In other disciplines, the new facilities have enhanced capabilities over those that are being replaced. That is not the case for geospace facilities. Loss of facilities creates gaps in global observational capabilities. Although relying on foreign partners to fill these gaps is a tempting strategy, there will be a cost, both financially and politically, for U.S. access to facilities operated by other countries. Such a reliance on foreign partners represents a strategic movement in a direction that federal agencies should consider very carefully.
Facilities Do More Than Generate Data
For NSF’s Geospace Section, facilities do far more than provide data and observational support for “nonfacility” scientists. To be effective, each facility depends on some level of internal scientific effort to maintain and develop its capabilities.

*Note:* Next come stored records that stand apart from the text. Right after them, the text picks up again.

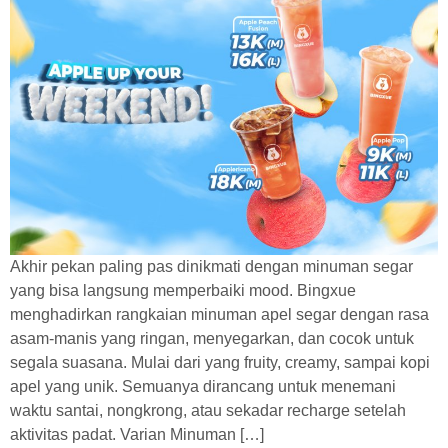
Akhir pekan paling pas dinikmati dengan minuman segar
yang bisa langsung memperbaiki mood. Bingxue
menghadirkan rangkaian minuman apel segar dengan rasa
asam-manis yang ringan, menyegarkan, dan cocok untuk
segala suasana. Mulai dari yang fruity, creamy, sampai kopi
apel yang unik. Semuanya dirancang untuk menemani
waktu santai, nongkrong, atau sekadar recharge setelah
aktivitas padat. Varian Minuman […]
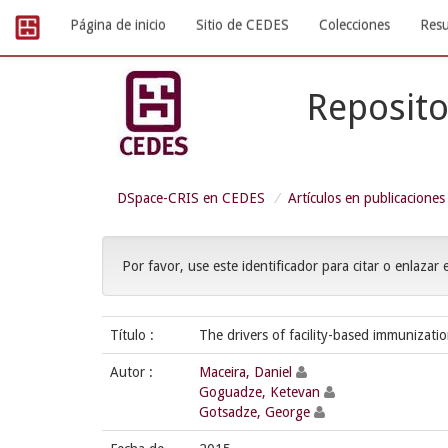
Skip
Página de inicio
Sitio de CEDES
Colecciones
Resu
navigation
Reposito
DSpace-CRIS en CEDES
Artículos en publicaciones
Por favor, use este identificador para citar o enlazar 
Título :
The drivers of facility-based immunizat
Autor :
Maceira, Daniel
Goguadze, Ketevan
Gotsadze, George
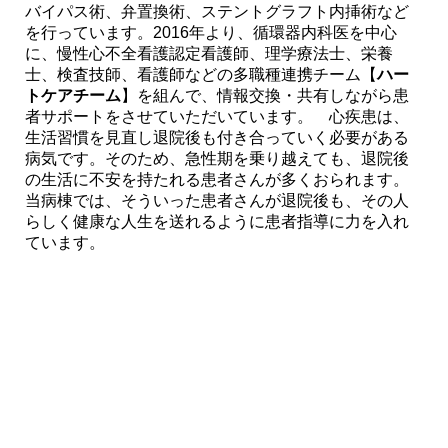
バイパス術、弁置換術、ステントグラフト内挿術など
を行っています。2016年より、循環器内科医を中心
に、慢性心不全看護認定看護師、理学療法士、栄養
採用情報
士、検査技師、看護師などの多職種連携チーム【
ハー
トケアチーム
】を組んで、情報交換・共有しながら患
者サポートをさせていただいています。 心疾患は、
診療サポート部門
生活習慣を見直し退院後も付き合っていく必要がある
病気です。そのため、急性期を乗り越えても、退院後
の生活に不安を持たれる患者さんが多くおられます。
当病棟では、そういった患者さんが退院後も、その人
ヘルスケア研究センター
（人間ドック）
らしく健康な人生を送れるように患者指導に力を入れ
ています。
面会時間
フロアマップ
交通アクセス
お問い合わせ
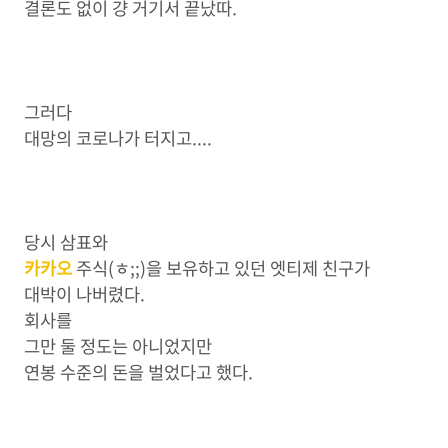
결론도 없이 걍 거기서 끝났따.
그러다
대망의 코로나가 터지고....
당시
삼표와
카카오
주식(ㅎ;;)을 보유하고 있던 엣티제 친구가
대박이 나버렸다.
회사를
그만 둘 정도는 아니었지만
연봉 수준의 돈을 벌었다고 했다.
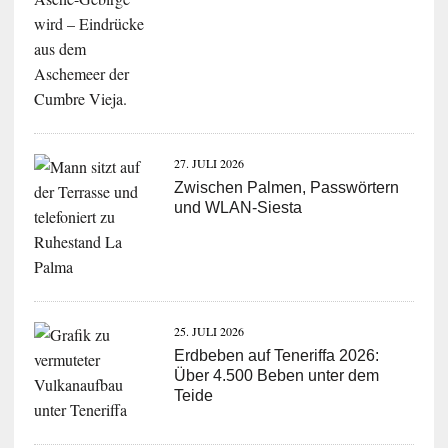
27. JULI 2026
Zwischen Palmen, Passwörtern
und WLAN-Siesta
25. JULI 2026
Erdbeben auf Teneriffa 2026:
Über 4.500 Beben unter dem
Teide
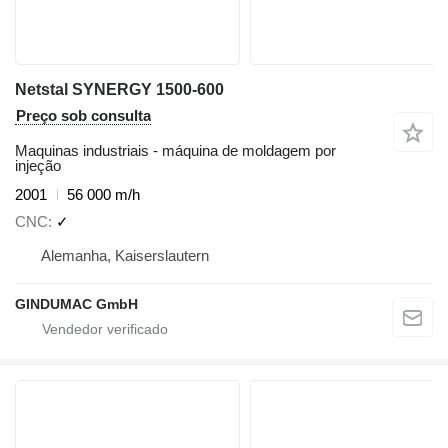
Netstal SYNERGY 1500-600
Preço sob consulta
Maquinas industriais - máquina de moldagem por
injeção
2001
56 000 m/h
CNC
✓
Alemanha, Kaiserslautern
GINDUMAC GmbH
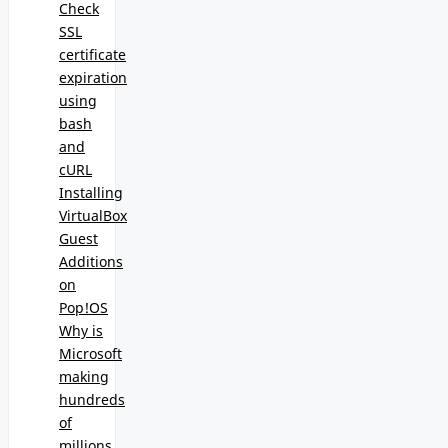
Check
SSL
certificate
expiration
using
bash
and
cURL
Installing
VirtualBox
Guest
Additions
on
Pop!OS
Why is
Microsoft
making
hundreds
of
millions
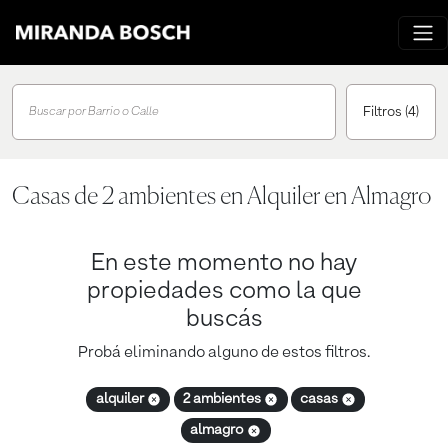
Filtros
(4)
Buscar por Barrio o Calle
Casas de 2 ambientes en Alquiler en Almagro
En este momento no hay
propiedades como la que
buscás
Probá eliminando alguno de estos filtros.
alquiler
2 ambientes
casas
almagro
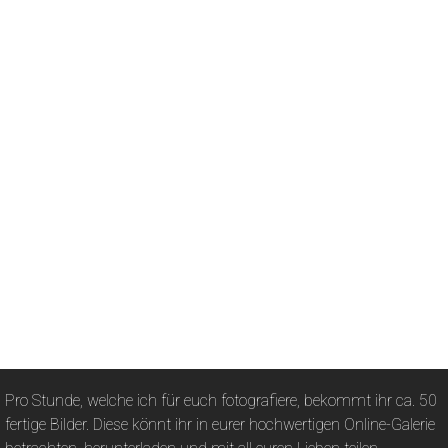
Pro Stunde, welche ich für euch fotografiere, bekommt ihr ca. 50
fertige Bilder. Diese könnt ihr in eurer hochwertigen Online-Galerie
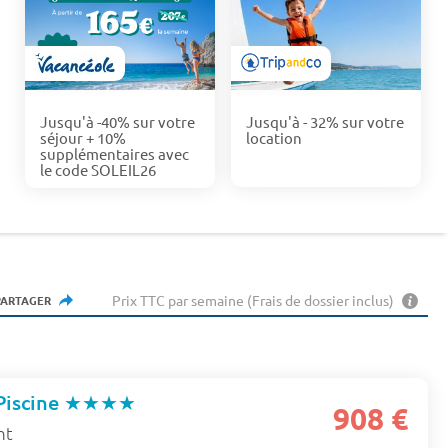
Jusqu'à -40% sur votre
Jusqu'à - 32% sur votre
séjour + 10%
location
supplémentaires avec
le code SOLEIL26
Prix TTC par semaine (Frais de dossier inclus)
PARTAGER
Piscine
★★★★
908 €
nt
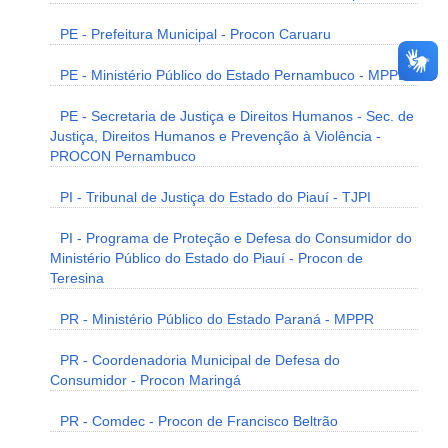
PE - Prefeitura Municipal - Procon Caruaru
PE - Ministério Público do Estado Pernambuco - MPPE
PE - Secretaria de Justiça e Direitos Humanos - Sec. de
Justiça, Direitos Humanos e Prevenção à Violência -
PROCON Pernambuco
PI - Tribunal de Justiça do Estado do Piauí - TJPI
PI - Programa de Proteção e Defesa do Consumidor do
Ministério Público do Estado do Piauí - Procon de
Teresina
PR - Ministério Público do Estado Paraná - MPPR
PR - Coordenadoria Municipal de Defesa do
Consumidor - Procon Maringá
PR - Comdec - Procon de Francisco Beltrão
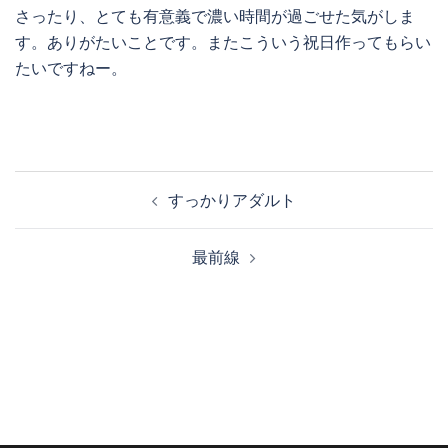
さったり、とても有意義で濃い時間が過ごせた気がしま
す。ありがたいことです。またこういう祝日作ってもらい
たいですねー。
投
すっかりアダルト
稿
ナ
最前線
ビ
ゲ
ー
シ
ョ
ン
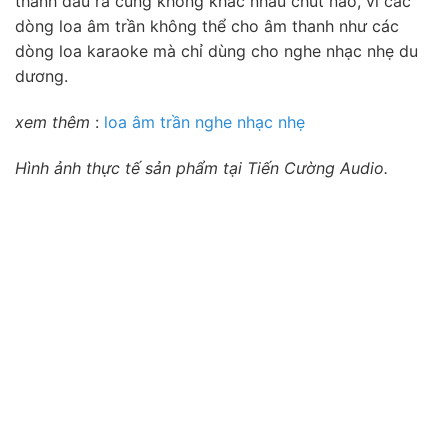
thanh đầu ra cũng không khác nhau chút nào, vì các
dòng loa âm trần không thể cho âm thanh như các
dòng loa karaoke mà chỉ dùng cho nghe nhạc nhẹ du
dương.
xem thêm
:
loa âm trần nghe nhạc nhẹ
Hình ảnh thực tế sản phẩm tại Tiến Cường Audio.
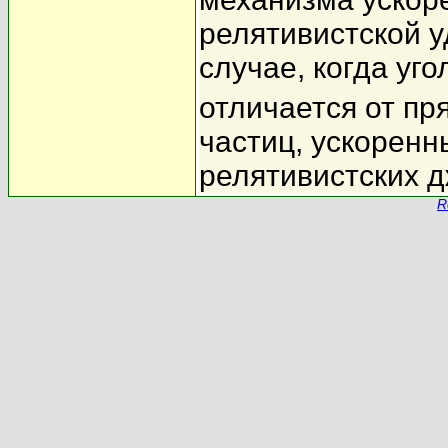
релятивистской 
случае, когда уго
отличается от пр
частиц, ускоренн
релятивистских д
R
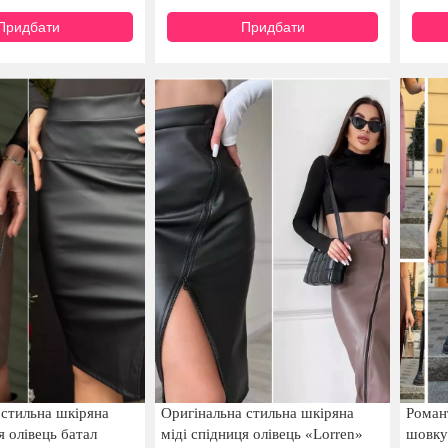
Придбати
Придбати
 стильна шкіряна
Оригінальна стильна шкіряна
Романт
я олівець батал
міді спідниця олівець «Lorren»
шовку 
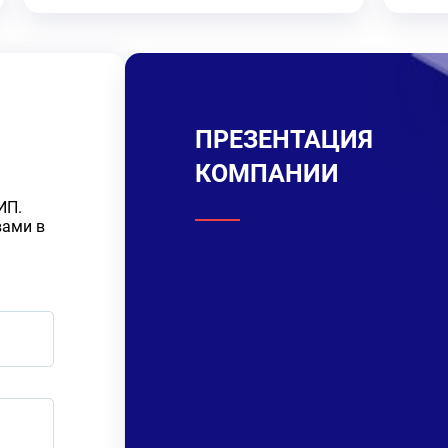
ПРЕЗЕНТАЦИЯ
КОМПАНИИ
ИП.
вами в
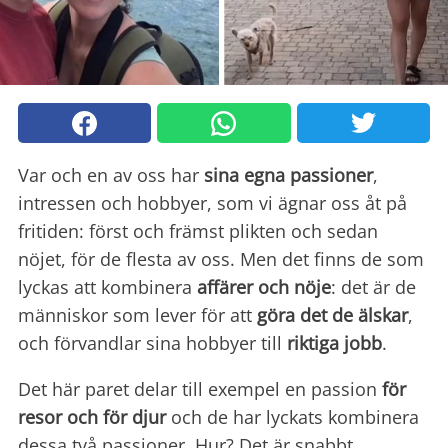
Var och en av oss har
sina egna passioner
,
intressen och hobbyer, som vi ägnar oss åt på
fritiden: först och främst plikten och sedan
nöjet, för de flesta av oss. Men det finns de som
lyckas att kombinera
affärer och nöje
: det är de
människor som lever för att
göra det de älskar
,
och förvandlar sina hobbyer till
riktiga jobb
.
Det här paret delar till exempel en passion
för
resor och för djur
och de har lyckats kombinera
dessa två passioner. Hur? Det är snabbt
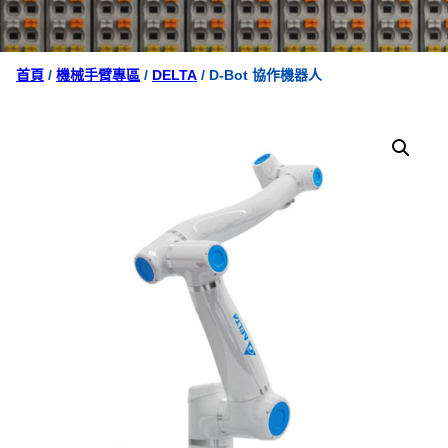
首頁
/
機械手臂專區
/
DELTA
/ D-Bot 協作機器人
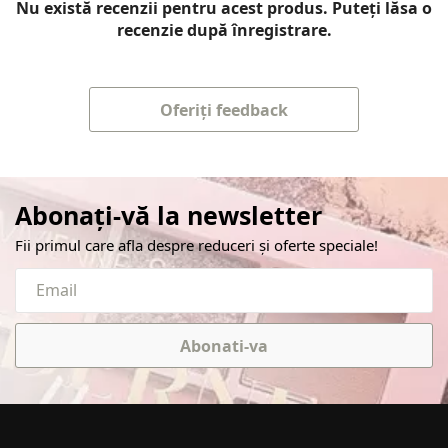
Nu există recenzii pentru acest produs. Puteți lăsa o
recenzie după înregistrare.
Oferiți feedback
Abonați-vă la newsletter
Fii primul care afla despre reduceri și oferte speciale!
Abonati-va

If funds in geospace were to be shifted from facilities to the grants programs, these facility scientists would almost certainly write proposals and request funding in competition with other space science researchers. Having these scientists compete on an equal basis with others certainly has a great deal of merit, but in the overall financial picture it will most likely result in only limited cost savings. How much science support versus operational support should exist at each facility is complex and requires a careful study all by itself.
Other considerations in assessing the level of facility support include the role facilities play in supporting large national programs. For example, the geospace facilities play a key role in the high-priority scientific research enabled by NASA missions, including the current Magnetospheric Multiscale (MMS) and Van Allen Probes satellite programs and the future Ionospheric Connection Explorer (ICON) and Global-Scale Observations of the Limb and Disk (GOLD) missions.
Similarly, facilities support the education of young scientists and public outreach. The NSF geospace facilities have provided data and observations used for many master’s and doctoral dissertations. It is hard to imagine a thesis topic in geospace science that wouldn’t benefit from the availability of data from one or more of the geospace facilities.
The facilities also provide a home base for important summer schools and research experience for undergraduate programs, where students have an opportunity to have hands-on exposure to world-class instruments. An additional, less quantifiable factor is inspiration. What is the value, for example, of having more than 80,000 Puerto Rican school children each year gaze at, and be inspired by, the giant antenna at the Arecibo Observatory? We think it is immense, but such achievements are often neglected in assessing the value of a facility.
The Danger of Diverting Funds Away from Facilities
For the Geospace Section, the undeniable value of the facilities makes any reductions in the facility budgets risky. It is certainly true that some cost savings in the facility operating costs through consolidation of effort, partnerships with industry, and perhaps increased funding from other agencies should be possible. These are ongoing efforts that have worked extremely well in the past.
The case for geospace facilities is illustrative of similar challenges being faced by other disciplines that rely heavily on continually improving observational capabilities. Admittedly, not everything can be continued at present funding levels, but reductions should be based on meaningful criteria applied across all disciplinary investments while also minimizing any disruptive impact to ongoing science efforts.
Sunsetting of existing facilities that still have scientific value should be made only after thorough exploration of all possible funding alternatives. The scientific community must be steadfast in seeking solutions that strengthen, rather than weaken, the overall research enterprise.